Huff twisted to face him. A fan thrummed in the corner. The air-conditioning had been out for two days and the weather had turned unseasonably warm for October. “He did it, Romain,” he said, mopping his forehead with a handkerchief. “I saw the tape.”
Romain had seen part of the tape, too—as much as he could bear to watch. Which was partly why he couldn’t wrap his mind around this. How could the technicalities involved in serving a search warrant take precedence over a child’s life? His child’s life?
“They can’t let him walk,” Romain said. But the judge pounded his gavel, curtly announced that the D.A. was dropping all charges and exited the courtroom.
Stunned, Romain stood with his mouth agape as Moreau’s watery blue eyes cut to him and a victorious smile curved his colorless lips. Sight of it caused everything around Romain to go black. For a moment in time, there was only the two of them, staring across the courtroom at each other.
“It’s the detective’s fault?” his mother was asking. “Why didn’t he get the affidavit signed before he searched?”
“Moreau knew the police had been tipped off. He would’ve destroyed the evidence had Detective Huff waited,” his father responded.
Huff must’ve heard them, but he kept facing forward. He was staring at Moreau, too, whose attention and “you lose” smile had shifted to the detective. Then the defense attorneys started shaking Moreau’s hand, congratulating him.

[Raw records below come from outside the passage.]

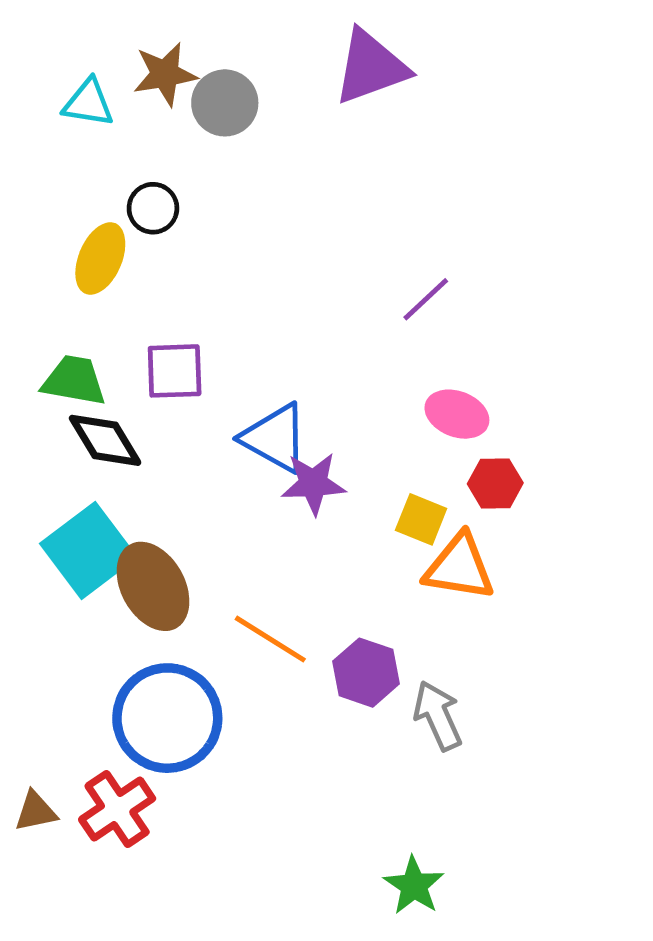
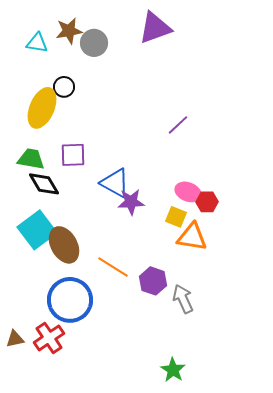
yellow ellipse: (100, 258) -> (42, 108), size x1.4
pink ellipse: (457, 414) -> (188, 192), moved

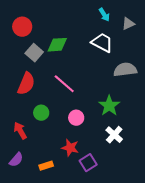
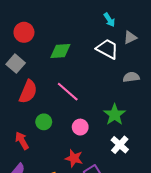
gray triangle: (128, 24) -> (130, 37), moved
gray square: (34, 53) -> (16, 64), moved
gray semicircle: (125, 70) -> (131, 77), size x0.7

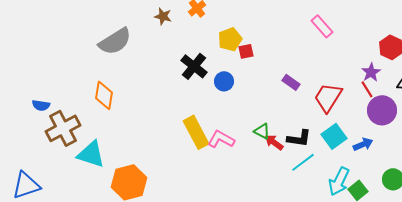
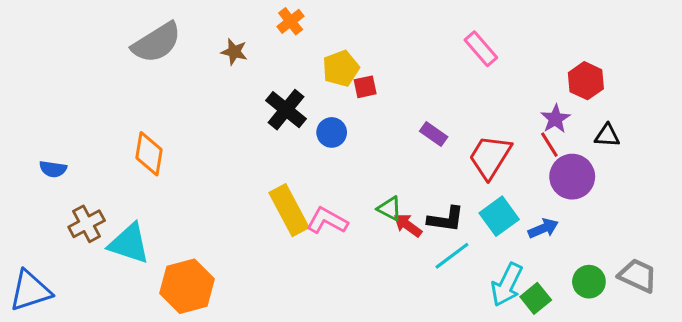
brown star: (163, 16) -> (234, 52), moved
gray semicircle: (115, 41) -> (157, 43), moved
brown cross: (63, 128) -> (87, 224), moved, size x0.7

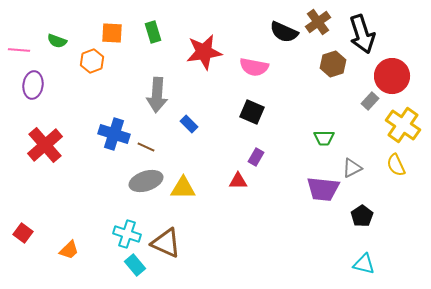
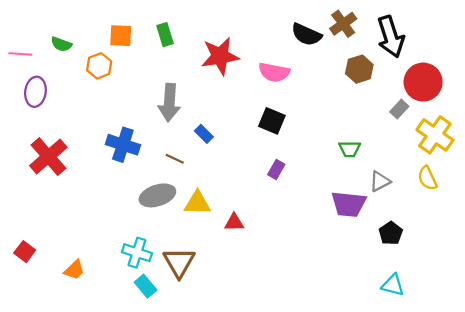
brown line: (146, 147) -> (175, 159), moved
red triangle: (238, 181) -> (234, 222), moved
brown triangle: (166, 243) -> (179, 262), turned 36

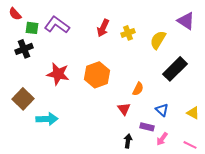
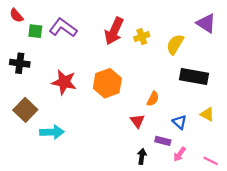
red arrow: (103, 28) -> (114, 31), size x1.4
black cross: (24, 49) -> (20, 63), moved, turned 30
black rectangle: (175, 69) -> (194, 77), turned 55
yellow triangle: (193, 113) -> (207, 114), moved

The crowd surged toward the door. Romain’s sister started pulling on him, trying to get him to follow her. But he remained rooted to the spot. The judge and the lawyers had to come back. This wasn’t over. It couldn’t be over. Moreau was a killer.
Since he’d been so determined to stay, he wasn’t sure how he eventually got out of the courtroom. He didn’t remember making the decision to leave, walking toward the exit or passing through to the outside. He only remembered seeing the detective remove his jacket and swing it over his arm while they descended the steps--and sensing the presence of Huff’s gun in its holster as they moved side by side, jostled by the crowd and attacked by the media, who waited like a pack of wolves.
“Mr. Fornier, what do you have to say about seeing the man who allegedly killed your daughter go free?”
“Mr. Fornier! Mr. Fornier! Do you still believe Francis Moreau murdered Adele?”
“Can you tell me if you’ll pursue this in a civil proceeding?”
As one reporter after another shoved a microphone into Romain’s face, he saw Moreau only a few feet away, pandering for other cameras—and suddenly craved a gun in his hand more than his next breath. He was an excellent marksman. At this distance, he’d scarcely have to aim. One pull of the trigger and he could fix everything that’d just gone so terribly wrong.
And the next thing Romain knew, a blast rent the air, Moreau fell to the ground, and Detective Huff began forcing him to the hot, gritty concrete.